Fig. 6. Effect of short-term pyruvate deprivation on human primordial follicle activation in vitro.

a Immunofluorescence stain of GLUT4, HK1, PFKL, and PKM2 (green) in human primordial and growing follicles. FOXL2, purple; DAPI, blue. Scale bars: 20 μm. b, c Log₂FPKM values were extracted from previously published data (GSE107746). The expression levels of isoforms in each family of HK, PFK, ALDO, ENO, and LDH in human granulosa cells of primary follicles (n = 15 follicles, b), and the expression levels of HK1, PFKL, ALDOA, ENO1, PKM, and LDHB in human granulosa cells of primordial (n = 8 follicles) and primary follicles (n = 15 follicles, c).

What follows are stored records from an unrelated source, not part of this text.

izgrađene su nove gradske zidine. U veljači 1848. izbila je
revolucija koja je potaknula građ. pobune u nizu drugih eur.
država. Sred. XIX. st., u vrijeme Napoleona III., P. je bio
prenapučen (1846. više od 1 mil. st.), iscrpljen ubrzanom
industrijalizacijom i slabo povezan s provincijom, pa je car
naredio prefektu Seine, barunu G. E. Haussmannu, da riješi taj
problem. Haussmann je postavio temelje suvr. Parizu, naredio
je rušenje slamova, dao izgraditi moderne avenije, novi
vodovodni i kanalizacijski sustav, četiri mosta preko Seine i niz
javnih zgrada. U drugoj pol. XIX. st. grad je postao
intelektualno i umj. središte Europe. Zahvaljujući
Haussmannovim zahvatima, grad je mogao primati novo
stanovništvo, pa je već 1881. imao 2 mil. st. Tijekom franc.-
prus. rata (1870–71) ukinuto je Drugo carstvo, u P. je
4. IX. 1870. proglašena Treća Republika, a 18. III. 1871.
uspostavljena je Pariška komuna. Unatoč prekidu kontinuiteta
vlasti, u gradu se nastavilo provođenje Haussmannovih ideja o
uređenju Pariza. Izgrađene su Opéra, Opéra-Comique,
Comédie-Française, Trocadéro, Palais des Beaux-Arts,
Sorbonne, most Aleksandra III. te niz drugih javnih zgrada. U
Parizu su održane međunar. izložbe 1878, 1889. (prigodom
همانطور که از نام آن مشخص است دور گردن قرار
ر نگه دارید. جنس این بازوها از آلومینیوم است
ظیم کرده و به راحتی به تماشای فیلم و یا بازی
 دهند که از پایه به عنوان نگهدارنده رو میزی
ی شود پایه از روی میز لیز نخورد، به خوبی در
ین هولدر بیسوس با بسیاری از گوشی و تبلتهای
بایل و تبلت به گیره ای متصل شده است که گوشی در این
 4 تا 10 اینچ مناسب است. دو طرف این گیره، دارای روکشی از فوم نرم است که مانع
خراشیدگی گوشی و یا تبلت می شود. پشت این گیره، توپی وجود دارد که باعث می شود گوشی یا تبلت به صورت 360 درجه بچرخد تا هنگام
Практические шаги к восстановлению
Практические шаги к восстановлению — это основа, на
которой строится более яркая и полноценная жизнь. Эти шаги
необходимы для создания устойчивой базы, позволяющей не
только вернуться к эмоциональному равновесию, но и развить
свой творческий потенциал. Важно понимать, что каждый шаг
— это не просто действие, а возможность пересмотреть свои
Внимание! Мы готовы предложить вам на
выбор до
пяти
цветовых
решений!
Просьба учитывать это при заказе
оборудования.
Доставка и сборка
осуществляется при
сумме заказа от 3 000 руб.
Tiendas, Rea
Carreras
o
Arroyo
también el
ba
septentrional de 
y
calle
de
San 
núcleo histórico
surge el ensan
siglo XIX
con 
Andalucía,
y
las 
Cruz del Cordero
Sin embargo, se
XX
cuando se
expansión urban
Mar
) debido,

GCs granulosa cells, pre-GCs pre-granulosa cells. d–g Human ovarian fragments were directly fixed in 4% PFA (noncultured), or cultured in standard medium (control), or cultured in the pyruvate-free medium for 2 days and then in standard medium for indicated days (pyruvate-free group). The fragments were collected after 3 days (e, g) and 6 days (d, f) of treatment, respectively. d, f Morphological comparison of human ovarian tissue fragments (d) and the proportion of primordial (arrowheads, f) and growing follicles (arrows, f) in the control and pyruvate-free group. (n = 5 independent experiments). Nuclei were stained by hematoxylin. Scale bars: 50 μm. e The protein levels of GLUT4, HK1, PFKL, and PKM2 in the noncultured, control, and pyruvate-free groups. g The protein levels of p-AMPK, p-mTOR, p-Akt, and p-FOXO3a in the noncultured, control, and pyruvate-free groups. The representative images are shown. In western blot results, the levels of total AMPK, mTOR, Akt, and FOXO3a were used as the corresponding internal control for p-AMPK, p-mTOR, p-Akt, and p-FOXO3a, respectively, and β-actin was used as the internal control for GLUT4, HK1, PFKL, and PKM2. Bars indicate the mean ± SD. *P < 0.05, **P < 0.01, and ***P < 0.001.